Rozdział 4. Śledztwo.

296 14 15
                                    

/Wiktor/

Już tydzień Zosia jest w śpiączce. Codziennie po pracy odwiedzam córkę. Czasem pod czas przerw w pracy widzę Nowego siedzącego przy Zosi. Obecnie siedziałem na ławce przed szpitalem. Martwiłem się o Zosie. Nagle podbiegła do mnie Anna. Wstałem szybko.

-Anna co się dzieje?- Spytałem kiedy Anna zaczęła ciągnąć mnie w stronę bazy. Pobiegłem z nią do bazy. To co zobaczyłem przed bazą przeraziło mnie. Nowy był trzymany przez Miśka. Jeszcze Nowy się szarpał. Kuba trzymał chusteczkę przy nosie.

-Chyba złamałeś mi nos idioto!- Krzyknął wkurzony Kuba.

-Przynajmniej oberwałeś za to co zrobiłeś Zosi!- Wykrzyczał Nowy. Nie wiedziałem o co im chodzi.

-Uspokójcie się!- Krzyknąłem, a wszyscy na mnie spojrzeli.- Po raz. Kuba był pod czas wypadku na wezwaniu. Coś mi tu nie gra.- Powiedziałem i zacząłem chodzić w tą i z powrotem.

-Chwila... Pamiętasz Wiktor jak mówiłem ci o tym jak Zosia miała gips?- Spytał się mnie Artur.

-Tak pamiętam, a co?- Spytałem spoglądając na niego.

-Myślisz, że to ten cały Tomek jej to zrobił?- Spytał się przez co Nowy zaczął się szarpać.

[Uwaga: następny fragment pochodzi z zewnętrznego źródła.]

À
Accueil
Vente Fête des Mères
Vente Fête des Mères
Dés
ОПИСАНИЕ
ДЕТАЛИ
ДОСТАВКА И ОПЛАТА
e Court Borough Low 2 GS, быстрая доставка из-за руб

-Jeśli to on zabije go!- Krzyczał Nowy próbując się wyrwać. Ale Misiek mocno go trzymał nagle podbiegła do nas Lidka i Martyna.

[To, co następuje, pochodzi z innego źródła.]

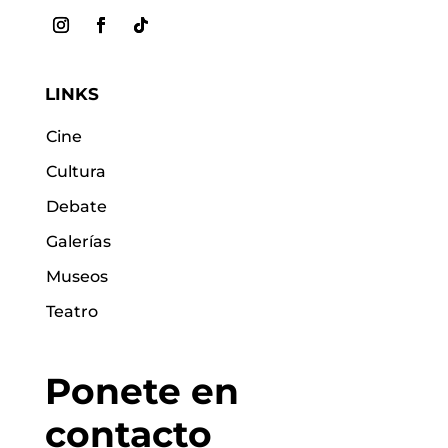
LINKS
Cine
Cultura
Debate
Galerías
Museos
Teatro
Ponete en
contacto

-Chłopaki. Zosia się obudziła.- Powiedziała Lidka, a na te słowa Nowy się uspokoił. Misiek go puścił, a ten jak burza pobiegł do szpitala. Ja z pozostałymi pobiegliśmy za nim.

/Zosia/

Leżałam w sali po badaniach. Usłyszałam jak ktoś w biegł do sali ale przez bandaże na twarzy nie widziałam za dużo.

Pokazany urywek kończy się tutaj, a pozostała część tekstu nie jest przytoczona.